A curious thing has happened; there are now simulations of sorts and various degrees of what counts as a real interaction with a person. Some people find their friends in books or on TV, while others on the Net. As for the first two, the characters one reads about or watches are not real, but fascinatingly they bring many friendship-like comfort and entertainment. TV is definitely the more insidious of the two. The people on TV are always there. They will not reject us, and they always approve. Why bother with real people when you have access to ‘friends’ who are usually smarter, happier, funnier and more attractive than any real friend could be? (Or dumber and weirder, which then makes us feel better.) Well, the quick answer is that you would be living in a fantasy land, and it will only lead to false expectations that will cause problems in your actual interactions. Interestingly, the actors who play these characters cannot even live up to who they portray. The problem is both one of capability and the medium of TV that tends to distort all it presents. You might say “Yes, by definition of them being ‘actors’ that is likely true. So what?” I would then say your words are an obvious statement that is not often realized, so it is good to often repeat it.

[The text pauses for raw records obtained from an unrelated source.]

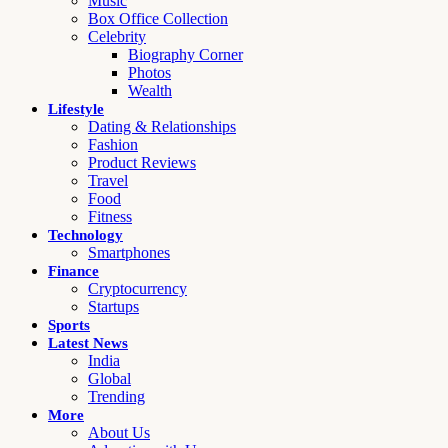
Music
Box Office Collection
Celebrity
Biography Corner
Photos
Wealth
Lifestyle
Dating & Relationships
Fashion
Product Reviews
Travel
Food
Fitness
Technology
Smartphones
Finance
Cryptocurrency
Startups
Sports
Latest News
India
Global
Trending
More
About Us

The interactive nature of the Internet is what makes it closer to actually talking to people. Here one can talk to anyone from anywhere in the world. Of course, ‘talk’ usually means type, ‘anyone’ means anyone wealthy enough to have Internet, and ‘anywhere’ means any country or county that is wealthy enough to have the infrastructure to support the technology. That being said, the possibilities are nearly endless. The cost of communicating across long distances greatly decreases while access to people who might have your interests greatly increases. The latter could be very important to individuals who feel distinct and may have a limited sample of people with which to interact. But there is a catch: anonymity. By this I mean that people may lie and there is no way for you to check. I think the majority of Net users are (mostly) honest about who they are and what their life is about, but there is also the problem of poseurs. This practice ranges from people just having fun and playing ‘dress up,’ to the very frightening and horrid molester looking to lure. Variations on the former are not problematic, unless you want to have meaningful interactions. The nature of this anonymity leads to the other fact: physical distance from those with whom you interact. This in turn leads to a psychological distance. With a psychological distance in place, the customary social protocol diminishes or dissipates. People feel freer to act. Good for those who were previously too shy to approach others, bad for everyone else who is now more easily harassed. I would say that the defining point is that people care less. If one were searching for greater meaning, it would be understandable that one would be wary of a communicative medium that automatically reduces the level of caring involved when interacting with others. The Internet provides a plethora of interactive possibilities, but caution is urged regarding the sincerity of those experiences.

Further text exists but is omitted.